Playing FPS games with deep reinforcement learning

博文转自：https://blog.acolyer.org/2016/11/23/playing-fps-games-with-deep-reinforcement-learning/

When I wrote up ‘Asynchronous methods for deep learning’ last month, I made a throwaway remark that after Go the next challenge for deep learning systems would be to win an esports competition against the best human teams. Can you imagine the theatre!

Source: ‘League of Legends’ video game championship is like the World Cup, Super Bowl combined – Fortune:http://fortune.com/2015/10/29/league-of-legends-video-game-championship/

Since those are team competitions, it would need to be a team of collaborating software agents playing against human teams. Which would make for some very cool AI technology.

Today’s paper isn’t quite at that level yet, but it does show that progress is already being made on playing first-person shooter (FPS) games in 3D environments.

In this paper, we tackle the task of playing an FPS game in a 3D environment. This task is much more challenging than playing most Atari games as it involves a wide variety of skills, such as navigating through a map, collecting items, recognizing and fighting enemies, etc. Furthermore, states are partially observable, and the agent navigates a 3D environment in a first-person perspective, which makes the task more suitable for real-world robotics applications.

Lample and Chaplot develop an AI agent for playing death matches. I’m not really an FPS kind of person, and had no idea what a deathmatch was. It turns out to be a scenario in which the objective is to maximize the number of kills by a player/agent. Nice. The agent uses separate neural networks for navigation tasks and for action tasks. Experimentation is done using the VizDoom framework for developing AI bots that play Doom. It turns out there’s even been a recent VizDoom competition, with the ‘full deathmatch’ category won by a team from Intel Labs. Here’s a video of their entry in action:

Deep Recurrent Q-Networks

The core of the system is built on a DRQN architecture (Deep Recurrent Q-Network). A regular Deep-Q network, such as that used to play Atari games, receives a full (or very close to full) observation of the environment at each step. But in a game like DOOM where agent’s field of view is limited to 90 degrees centred around its position it only receives apartial observation.

In 2015 Hausknecht and Stone introduced Deep Recurrent Q-Networks which include an extra parameter at each step representing the hidden state of the agent. This can be accomplished by layering a recurrent neural network such as an LSTM on top of a normal DNQ network.

Two models

In a deathmatch, you need to explore the map to collect items and find enemies, and then you need to fight enemies when you find them. Lample and Chaplot use two networks, one for navigation, and one for action. The current phase of the game (and hence which model to use at any given time) is determined by predicting whether or not an enemy is visible in the current frame (action model if so, navigation model otherwise).

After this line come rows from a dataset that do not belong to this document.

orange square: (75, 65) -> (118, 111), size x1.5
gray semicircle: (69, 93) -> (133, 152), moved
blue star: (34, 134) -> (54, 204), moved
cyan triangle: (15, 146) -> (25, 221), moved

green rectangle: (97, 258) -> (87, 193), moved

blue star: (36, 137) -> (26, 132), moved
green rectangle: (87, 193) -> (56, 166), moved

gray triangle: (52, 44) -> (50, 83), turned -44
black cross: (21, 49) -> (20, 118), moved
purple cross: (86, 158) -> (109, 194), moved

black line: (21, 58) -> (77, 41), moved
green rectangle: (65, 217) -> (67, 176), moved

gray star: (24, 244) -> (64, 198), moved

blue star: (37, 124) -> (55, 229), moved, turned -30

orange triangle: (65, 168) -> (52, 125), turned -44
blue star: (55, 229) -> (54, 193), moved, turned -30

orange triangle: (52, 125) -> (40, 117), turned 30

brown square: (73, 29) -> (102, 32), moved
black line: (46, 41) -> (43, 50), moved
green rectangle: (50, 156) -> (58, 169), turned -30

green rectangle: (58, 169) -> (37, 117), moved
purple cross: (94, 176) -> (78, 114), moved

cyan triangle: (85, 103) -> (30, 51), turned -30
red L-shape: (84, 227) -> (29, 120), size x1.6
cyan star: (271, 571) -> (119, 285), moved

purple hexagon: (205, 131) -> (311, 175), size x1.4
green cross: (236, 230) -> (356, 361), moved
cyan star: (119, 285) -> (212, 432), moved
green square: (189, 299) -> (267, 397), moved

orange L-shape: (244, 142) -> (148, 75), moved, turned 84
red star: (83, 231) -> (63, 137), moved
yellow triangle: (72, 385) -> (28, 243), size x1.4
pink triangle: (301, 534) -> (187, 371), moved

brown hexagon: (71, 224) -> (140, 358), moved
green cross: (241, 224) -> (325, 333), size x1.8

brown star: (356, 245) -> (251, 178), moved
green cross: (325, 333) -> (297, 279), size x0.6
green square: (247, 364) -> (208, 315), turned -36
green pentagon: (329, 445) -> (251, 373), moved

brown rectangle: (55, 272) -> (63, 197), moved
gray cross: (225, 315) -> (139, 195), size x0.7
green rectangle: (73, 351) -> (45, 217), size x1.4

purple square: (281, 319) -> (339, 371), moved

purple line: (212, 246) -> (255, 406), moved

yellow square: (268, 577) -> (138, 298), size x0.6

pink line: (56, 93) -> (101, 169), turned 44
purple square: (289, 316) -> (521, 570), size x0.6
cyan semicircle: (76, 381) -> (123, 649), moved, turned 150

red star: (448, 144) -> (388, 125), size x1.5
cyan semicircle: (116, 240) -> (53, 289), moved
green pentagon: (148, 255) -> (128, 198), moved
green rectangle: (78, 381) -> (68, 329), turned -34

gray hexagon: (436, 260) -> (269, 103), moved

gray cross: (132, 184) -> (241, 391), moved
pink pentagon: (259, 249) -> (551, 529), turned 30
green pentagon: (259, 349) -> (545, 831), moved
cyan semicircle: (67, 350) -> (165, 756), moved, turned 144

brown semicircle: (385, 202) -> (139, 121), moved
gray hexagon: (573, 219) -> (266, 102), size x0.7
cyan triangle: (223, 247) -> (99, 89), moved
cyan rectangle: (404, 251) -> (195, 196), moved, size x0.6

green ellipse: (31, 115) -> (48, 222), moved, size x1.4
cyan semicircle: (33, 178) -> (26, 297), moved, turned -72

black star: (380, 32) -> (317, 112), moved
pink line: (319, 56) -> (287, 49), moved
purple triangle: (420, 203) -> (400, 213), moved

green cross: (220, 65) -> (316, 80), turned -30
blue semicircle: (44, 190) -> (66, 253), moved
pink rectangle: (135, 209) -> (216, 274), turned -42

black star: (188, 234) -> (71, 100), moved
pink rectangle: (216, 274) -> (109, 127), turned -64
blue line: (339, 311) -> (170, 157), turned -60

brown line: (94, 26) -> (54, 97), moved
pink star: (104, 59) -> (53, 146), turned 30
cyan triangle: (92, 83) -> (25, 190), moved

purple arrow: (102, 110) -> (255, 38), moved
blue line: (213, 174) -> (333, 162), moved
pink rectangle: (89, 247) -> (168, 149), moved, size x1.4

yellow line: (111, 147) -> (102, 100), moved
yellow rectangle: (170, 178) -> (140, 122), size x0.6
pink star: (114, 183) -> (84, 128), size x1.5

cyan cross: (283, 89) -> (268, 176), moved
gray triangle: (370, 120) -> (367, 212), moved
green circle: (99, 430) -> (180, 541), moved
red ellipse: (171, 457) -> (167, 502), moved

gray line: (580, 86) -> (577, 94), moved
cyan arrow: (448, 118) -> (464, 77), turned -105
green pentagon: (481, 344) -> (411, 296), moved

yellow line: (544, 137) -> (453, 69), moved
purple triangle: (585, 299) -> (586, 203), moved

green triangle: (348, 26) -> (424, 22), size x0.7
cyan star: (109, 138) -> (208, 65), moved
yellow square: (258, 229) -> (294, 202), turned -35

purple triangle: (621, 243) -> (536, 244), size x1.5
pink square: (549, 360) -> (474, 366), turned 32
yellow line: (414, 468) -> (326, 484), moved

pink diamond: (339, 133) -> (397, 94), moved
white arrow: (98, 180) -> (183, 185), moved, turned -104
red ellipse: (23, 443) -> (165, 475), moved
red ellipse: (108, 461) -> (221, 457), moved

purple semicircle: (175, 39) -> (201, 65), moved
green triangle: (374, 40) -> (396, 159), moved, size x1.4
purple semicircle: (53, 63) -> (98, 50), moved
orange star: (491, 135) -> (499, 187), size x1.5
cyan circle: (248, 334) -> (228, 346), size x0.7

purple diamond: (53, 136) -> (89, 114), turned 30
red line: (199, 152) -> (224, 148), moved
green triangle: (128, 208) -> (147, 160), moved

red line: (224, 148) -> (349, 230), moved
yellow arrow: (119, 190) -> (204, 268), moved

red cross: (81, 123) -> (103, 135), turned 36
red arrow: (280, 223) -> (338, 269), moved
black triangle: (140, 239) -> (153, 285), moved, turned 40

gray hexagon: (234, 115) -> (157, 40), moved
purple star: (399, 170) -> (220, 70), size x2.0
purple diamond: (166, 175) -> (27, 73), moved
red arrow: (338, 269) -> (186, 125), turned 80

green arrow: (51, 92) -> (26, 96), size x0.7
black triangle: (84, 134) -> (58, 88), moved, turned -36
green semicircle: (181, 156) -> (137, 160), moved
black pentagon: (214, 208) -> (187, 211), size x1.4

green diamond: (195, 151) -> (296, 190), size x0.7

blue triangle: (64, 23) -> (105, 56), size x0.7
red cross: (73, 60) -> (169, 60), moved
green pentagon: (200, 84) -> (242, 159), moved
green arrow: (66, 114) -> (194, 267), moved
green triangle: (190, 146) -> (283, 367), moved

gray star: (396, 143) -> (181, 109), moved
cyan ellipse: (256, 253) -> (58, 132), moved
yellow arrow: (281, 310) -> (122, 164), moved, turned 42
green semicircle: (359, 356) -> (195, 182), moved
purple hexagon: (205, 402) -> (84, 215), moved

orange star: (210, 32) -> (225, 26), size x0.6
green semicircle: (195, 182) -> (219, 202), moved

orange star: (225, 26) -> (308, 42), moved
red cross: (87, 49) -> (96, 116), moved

There are various advantages of splitting the task into two phases and training a different network for each phase. First, this makes the architecture modular and allows different models to be trained and tested independently… Furthermore, the navigation phase only requires three actions (move forward, turn left, and turn right), which dramatically reduces the number of state-action pairs required to learn the Q-function and makes training much faster. More importantly, using two networks also mitigates ‘camper’ behaviour, i.e. the tendency to stay in one area of the map and wait for enemies, which was exhibited by the agent when we tried to train a single DQN or DRQN for the deathmatch task.

Training

When trained using a vanilla DRQN approach, agents tended either to fire at will, hoping for enemies to wander into their crossfire, or not fire at all when given a penalty for using ammunition. This is because the agent could not effectively learn to detect enemies. To address this, the team gave the agent additional information that it could use during training (but not during actual gameplay or testing). At each training step, in addition to receiving a video frame, the agent received a boolean value for each entity (enemy, health pack, weapon, ammo and so on) indicating whether or not it appeared in the frame.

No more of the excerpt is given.